Compose a cluster of ironic images as each comes to mind and do so around a topic, theme, or idea. Do not attempt to connect them and avoid making each elaborate. Use concrete language as much as possible. When you have composed a cluster of about twelve ironic images, “step back” from them and consider the common topic, theme, or idea. Use one as a prompt and begin composing  in a direction that lends itself for writing more. Use the other five as needed, connecting what you find would be effective to the writing. Compose other new images if needed and if some of the images are metaphors, that is fine also. Keep unresolved irony as a guiding principle when brining a kind of unity around interrogation, commentary, or narrative that remains open at its close.

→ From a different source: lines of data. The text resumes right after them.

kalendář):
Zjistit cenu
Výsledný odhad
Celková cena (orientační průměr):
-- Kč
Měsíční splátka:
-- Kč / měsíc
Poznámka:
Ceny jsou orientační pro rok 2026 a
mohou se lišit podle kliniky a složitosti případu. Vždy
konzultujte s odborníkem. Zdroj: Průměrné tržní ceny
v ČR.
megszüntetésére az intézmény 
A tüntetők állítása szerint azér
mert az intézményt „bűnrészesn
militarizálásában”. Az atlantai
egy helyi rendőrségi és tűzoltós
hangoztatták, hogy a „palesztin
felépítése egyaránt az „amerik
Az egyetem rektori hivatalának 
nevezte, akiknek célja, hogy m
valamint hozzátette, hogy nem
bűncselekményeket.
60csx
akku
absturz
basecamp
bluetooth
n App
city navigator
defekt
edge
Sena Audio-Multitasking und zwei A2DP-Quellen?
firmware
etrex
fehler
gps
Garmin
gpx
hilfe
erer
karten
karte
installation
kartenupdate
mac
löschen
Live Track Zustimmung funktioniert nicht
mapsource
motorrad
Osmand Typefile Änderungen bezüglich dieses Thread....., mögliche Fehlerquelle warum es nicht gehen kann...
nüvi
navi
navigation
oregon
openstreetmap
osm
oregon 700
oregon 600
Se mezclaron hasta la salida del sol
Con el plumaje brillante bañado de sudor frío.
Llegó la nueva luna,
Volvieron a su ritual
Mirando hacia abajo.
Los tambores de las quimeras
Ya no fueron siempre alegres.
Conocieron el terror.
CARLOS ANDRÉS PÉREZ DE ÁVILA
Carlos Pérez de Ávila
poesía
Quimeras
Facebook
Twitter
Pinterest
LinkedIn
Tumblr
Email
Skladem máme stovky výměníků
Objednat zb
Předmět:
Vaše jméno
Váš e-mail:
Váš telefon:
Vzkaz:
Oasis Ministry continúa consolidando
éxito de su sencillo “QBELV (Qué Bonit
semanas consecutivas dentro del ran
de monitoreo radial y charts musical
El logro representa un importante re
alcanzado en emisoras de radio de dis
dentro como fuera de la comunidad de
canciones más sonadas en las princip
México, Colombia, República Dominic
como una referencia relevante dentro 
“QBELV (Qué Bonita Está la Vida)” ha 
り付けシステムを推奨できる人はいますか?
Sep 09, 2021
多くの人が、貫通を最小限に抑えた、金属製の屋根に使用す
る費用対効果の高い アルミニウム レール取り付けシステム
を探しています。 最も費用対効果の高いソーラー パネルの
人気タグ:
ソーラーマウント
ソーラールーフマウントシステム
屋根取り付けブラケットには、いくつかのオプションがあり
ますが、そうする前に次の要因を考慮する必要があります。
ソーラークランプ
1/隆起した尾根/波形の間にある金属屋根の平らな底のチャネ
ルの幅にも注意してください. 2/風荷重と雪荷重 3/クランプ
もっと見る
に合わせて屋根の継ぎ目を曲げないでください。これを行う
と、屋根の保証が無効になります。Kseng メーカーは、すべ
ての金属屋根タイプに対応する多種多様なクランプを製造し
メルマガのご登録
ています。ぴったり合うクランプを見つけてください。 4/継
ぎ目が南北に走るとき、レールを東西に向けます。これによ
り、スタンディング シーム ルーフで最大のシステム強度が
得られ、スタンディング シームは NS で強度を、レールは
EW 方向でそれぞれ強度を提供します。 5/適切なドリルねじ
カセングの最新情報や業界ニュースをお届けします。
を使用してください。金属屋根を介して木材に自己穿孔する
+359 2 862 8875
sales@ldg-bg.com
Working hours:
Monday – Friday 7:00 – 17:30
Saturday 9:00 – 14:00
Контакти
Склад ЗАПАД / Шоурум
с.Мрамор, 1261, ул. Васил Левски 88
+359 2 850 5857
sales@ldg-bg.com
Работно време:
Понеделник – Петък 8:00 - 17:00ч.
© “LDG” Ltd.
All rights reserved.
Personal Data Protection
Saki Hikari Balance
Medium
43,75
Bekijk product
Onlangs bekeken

Each exercise will have its own logic, essay-like or narrative, but dancers will need to keep alert for the quick turns, half or quarter or almost pirouettes. Dancers need to follow their investigation not a predetermined conventional choreography. Dancers shouldn’t stare at their feet if possible. However, they should work against the music or use the music to bring in the less than intuitive expectation, not for its own sake but to further the game of feet that is being played. Play is the limber muscle: tip, tip, hooray.



Works Cited

Carson, Anne. Decreation. NYC: Knopf, 2005.

Derrida, Jacque. Aporias. Tr. Thomas Dutoit. Stanford: Stanford UP, 1993.

Royle, Nicholas. Jacques Derrida. NYC: Routledge, 2003.

Shapiro, David. John Ashbery: An Introduction to the Poetry. New York: Columbia UP, 1979.